(DATA EXTRACT)

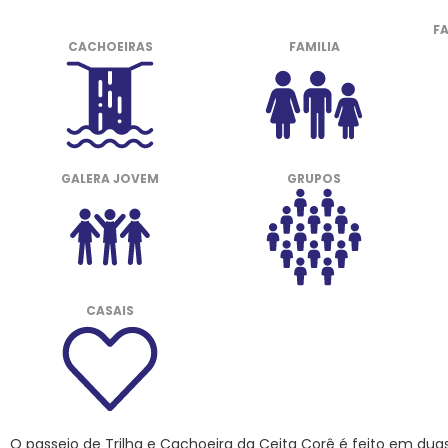
F
CACHOEIRAS
FAMILIA
GALERA JOVEM
GRUPOS
CASAIS
O passeio de Trilha e Cachoeira da Ceita Corê é feito em dua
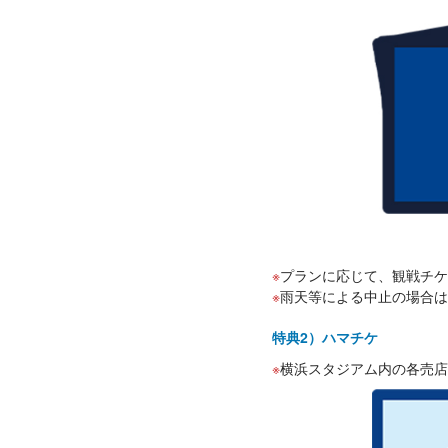
プランに応じて、観戦チケ
雨天等による中止の場合は
特典2）ハマチケ
横浜スタジアム内の各売店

(End DATA EXTRACT)

All of the records above are to be printed exactly, with every picture omitted.

» EXERCISE SOLUTION:
F
CACHOEIRAS
FAMILIA
GALERA JOVEM
GRUPOS
CASAIS
O passeio de Trilha e Cachoeira da Ceita Corê é feito em dua
プランに応じて、観戦チケ
雨天等による中止の場合は
特典2）ハマチケ
横浜スタジアム内の各売店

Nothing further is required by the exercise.